If targets are the lifeblood of fantasy scoring and the addition of air yards helps us explain 80 percent of a wide receiver’s receiving yards, then volume can be viewed as the force that drives opportunity to collect fantasy points. But touchdowns act as the fantasy point multiplier. Therefore, it’s valuable to determine what is and what isn’t predictive of touchdown scoring.

Methodology

Wide receivers from 2008 to 2017 with at least 50 targets in both Year N and Year N+1 are included in this study.[1] Data was collected using the RotoViz Screener.

How Predictive Are Receiving Touchdowns Year-to-Year?

Most of us intuitively know that TDs aren’t predictive year-to-year. On average, there are 1.54 passing TDs per team per game[2] and only a handful of players even reach double-digit scores. The small sample size makes it difficult to justify using TD output as a reliable stat for predicting future TDs. And the data supports this logic:

WR Receiving Touchdowns Year-to-Year Correlations

Variable Year N Variable Year N+1 R-squared
Total reTDS Total reTDS 0.079
Red-Zone reTDS Total reTDS 0.029
10-Zone reTDS Total reTDS 0.018

The R-squared values are all close to zero, indicating that total, red zone, and 10 zone receiving TDs do not correlate with next-season TDs.[3] Because touchdowns are not predictive year-to-year, we need to find stats that correlate with next-season touchdowns.

Explaining In-Season Receiving Touchdowns

To determine what stats will be useful for predicting next-season touchdowns, first we have to determine what stats correlate with in-season receiving touchdowns.

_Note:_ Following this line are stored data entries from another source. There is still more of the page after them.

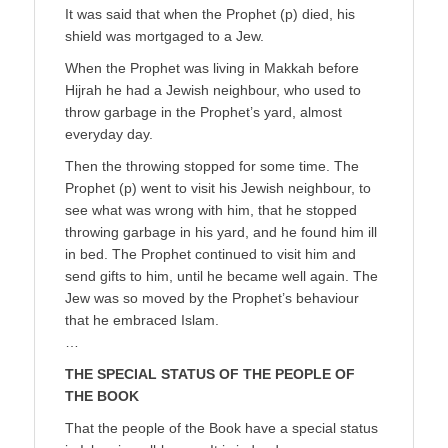
It was said that when the Prophet (p) died, his
shield was mortgaged to a Jew.
When the Prophet was living in Makkah before
Hijrah he had a Jewish neighbour, who used to
throw garbage in the Prophet’s yard, almost
everyday day.
Then the throwing stopped for some time. The
Prophet (p) went to visit his Jewish neighbour, to
see what was wrong with him, that he stopped
throwing garbage in his yard, and he found him ill
in bed. The Prophet continued to visit him and
send gifts to him, until he became well again. The
Jew was so moved by the Prophet’s behaviour
that he embraced Islam.
…
THE SPECIAL STATUS OF THE PEOPLE OF
THE BOOK
That the people of the Book have a special status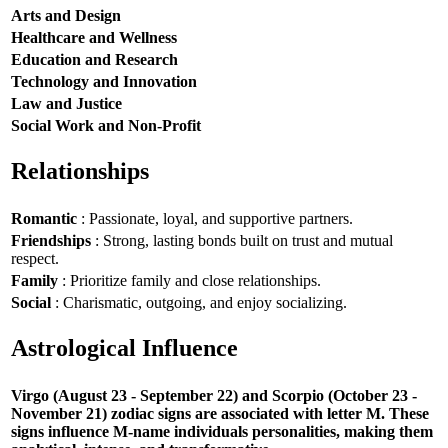
Arts and Design
Healthcare and Wellness
Education and Research
Technology and Innovation
Law and Justice
Social Work and Non-Profit
Relationships
Romantic
: Passionate, loyal, and supportive partners.
Friendships
: Strong, lasting bonds built on trust and mutual
respect.
Family
: Prioritize family and close relationships.
Social
: Charismatic, outgoing, and enjoy socializing.
Astrological Influence
Virgo (August 23 - September 22) and Scorpio (October 23 -
November 21) zodiac signs are associated with letter M. These
signs influence M-name individuals personalities, making them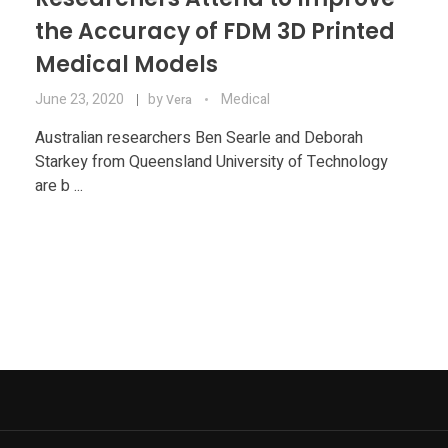
the Accuracy of FDM 3D Printed
Medical Models
June 23, 2020
by
Medical
Vera
Australian researchers Ben Searle and Deborah
Starkey from Queensland University of Technology
are b ...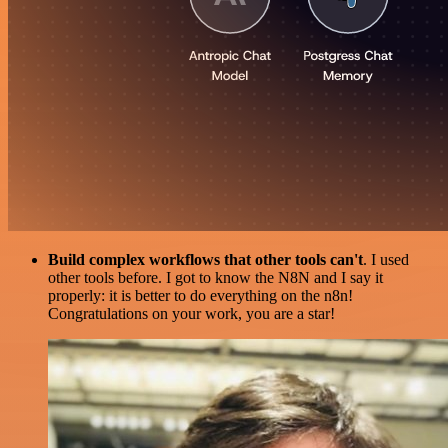
Build complex workflows that other tools can't
. I used
other tools before. I got to know the N8N and I say it
properly: it is better to do everything on the n8n!
Congratulations on your work, you are a star!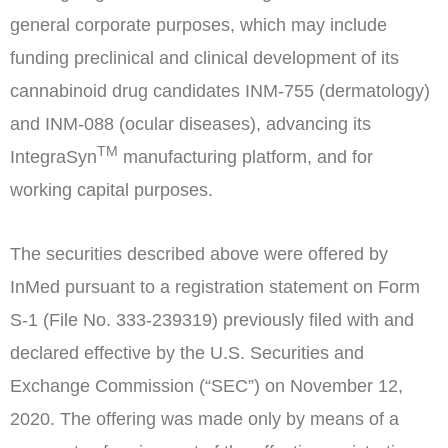
general corporate purposes, which may include
funding preclinical and clinical development of its
cannabinoid drug candidates INM-755 (dermatology)
and INM-088 (ocular diseases), advancing its
TM
IntegraSyn
manufacturing platform, and for
working capital purposes.
The securities described above were offered by
InMed pursuant to a registration statement on Form
S-1 (File No. 333-239319) previously filed with and
declared effective by the U.S. Securities and
Exchange Commission (“SEC”) on
November 12,
2020
. The offering was made only by means of a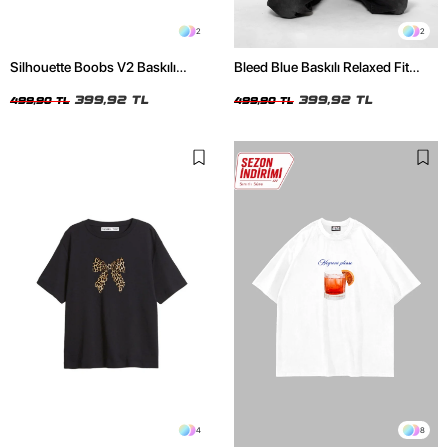
2
2
Silhouette Boobs V2 Baskılı
Bleed Blue Baskılı Relaxed Fit
Relaxed Fit Siyah Kadın Tshirt
Beyaz Kadın Tshirt
399,92 TL
399,92 TL
499,90 TL
499,90 TL
4
8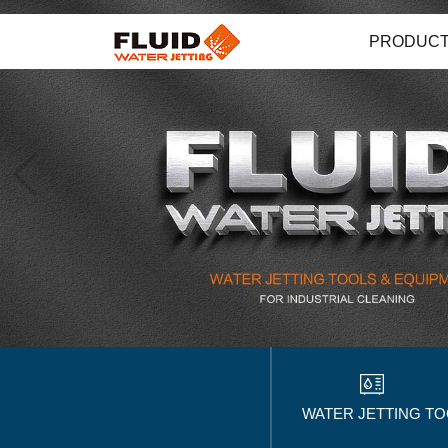
PRODUC
WATER JETTING T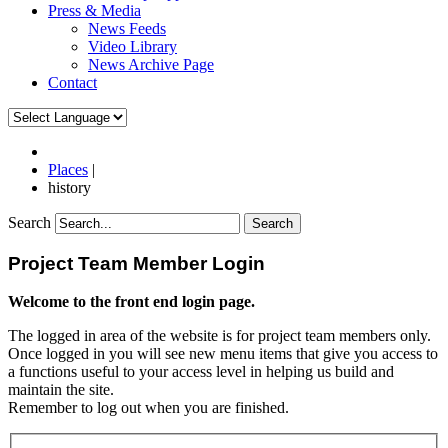
Press & Media
News Feeds
Video Library
News Archive Page
Contact
Places
|
history
Search
Search
Project Team Member Login
Welcome to the front end login page.
The logged in area of the website is for project team members only.
Once logged in you will see new menu items that give you access to
a functions useful to your access level in helping us build and
maintain the site.
Remember to log out when you are finished.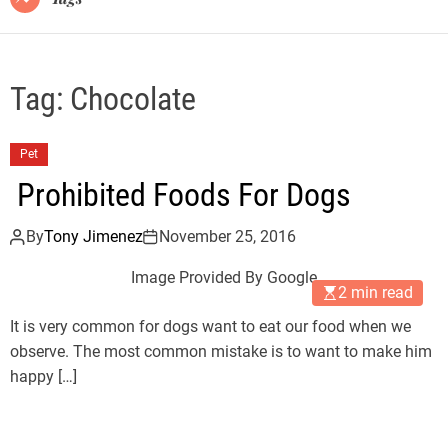
Tag:
Chocolate
Pet
Prohibited Foods For Dogs
By
Tony Jimenez
November 25, 2016
Image Provided By Google
2 min read
It is very common for dogs want to eat our food when we
observe. The most common mistake is to want to make him
happy […]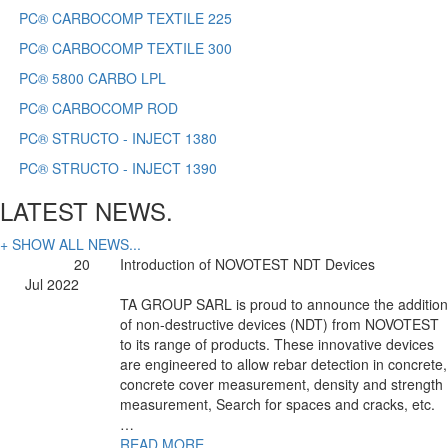
PC® CARBOCOMP TEXTILE 225
PC® CARBOCOMP TEXTILE 300
PC® 5800 CARBO LPL
PC® CARBOCOMP ROD
PC® STRUCTO - INJECT 1380
PC® STRUCTO - INJECT 1390
LATEST NEWS.
+ SHOW ALL NEWS...
20
Introduction of NOVOTEST NDT Devices
Jul 2022
TA GROUP SARL is proud to announce the addition
of non-destructive devices (NDT) from NOVOTEST
to its range of products. These innovative devices
are engineered to allow rebar detection in concrete,
concrete cover measurement, density and strength
measurement, Search for spaces and cracks, etc.
…
READ MORE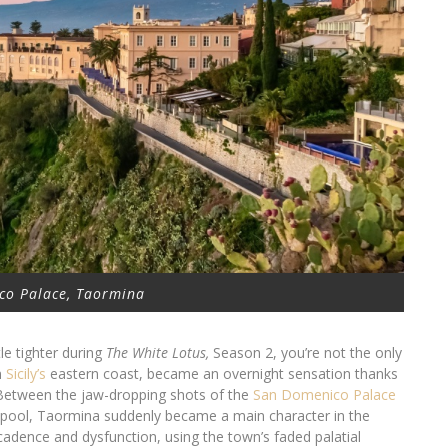
co Palace, Taormina
tle tighter during
The White Lotus,
Season 2, you’re not the only
n
Sicily’s
eastern coast, became an overnight sensation thanks
 Between the jaw-dropping shots of the
San Domenico Palace
ity pool, Taormina suddenly became a main character in the
cadence and dysfunction, using the town’s faded palatial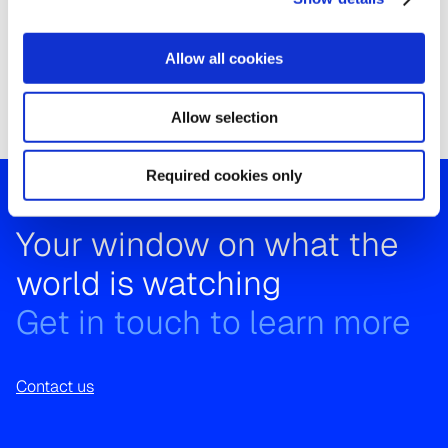
1.Kantar IBOPE Media is Kantar’s subsidiary in Latin
America and the only certified ratings provider in
Allow all cookies
Colombia.
Allow selection
Required cookies only
Your window on what the
world is watching
Get in touch to learn more
Contact us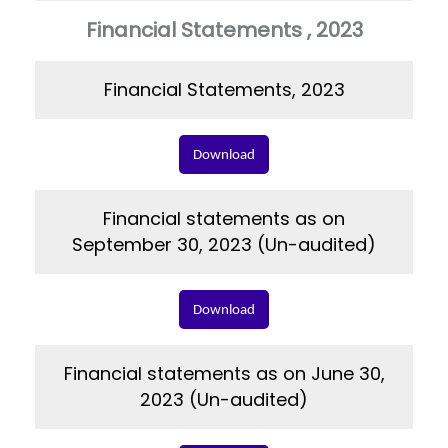
Financial Statements , 2023
Financial Statements, 2023
Download
Financial statements as on
September 30, 2023 (Un-audited)
Download
Financial statements as on June 30,
2023 (Un-audited)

WR In-Season Receiving Touchdown Correlations

Footnotes

Footnotes
1 Fifty targets are an arbitrary number I chose with the hope of only including fantasy relevant players with sufficient sample size. A total of 530 WRs met this criteria. I also ran the data for the last five seasons to account for potential shifts in offensive philosophy, but 1) I didn’t see a significant difference in the result, and 2) the sample size was cut in half.
2 Over the last three years, there have been 2,369 passing TDs, which is 24.7 per team or 1.54 per team per game.
3 I tested changing the inclusion criteria from 50 targets to a more stringent 100 targets and 10 red zone targets year-to-year in order to include only top-end WRs, but I found that all correlations were even weaker.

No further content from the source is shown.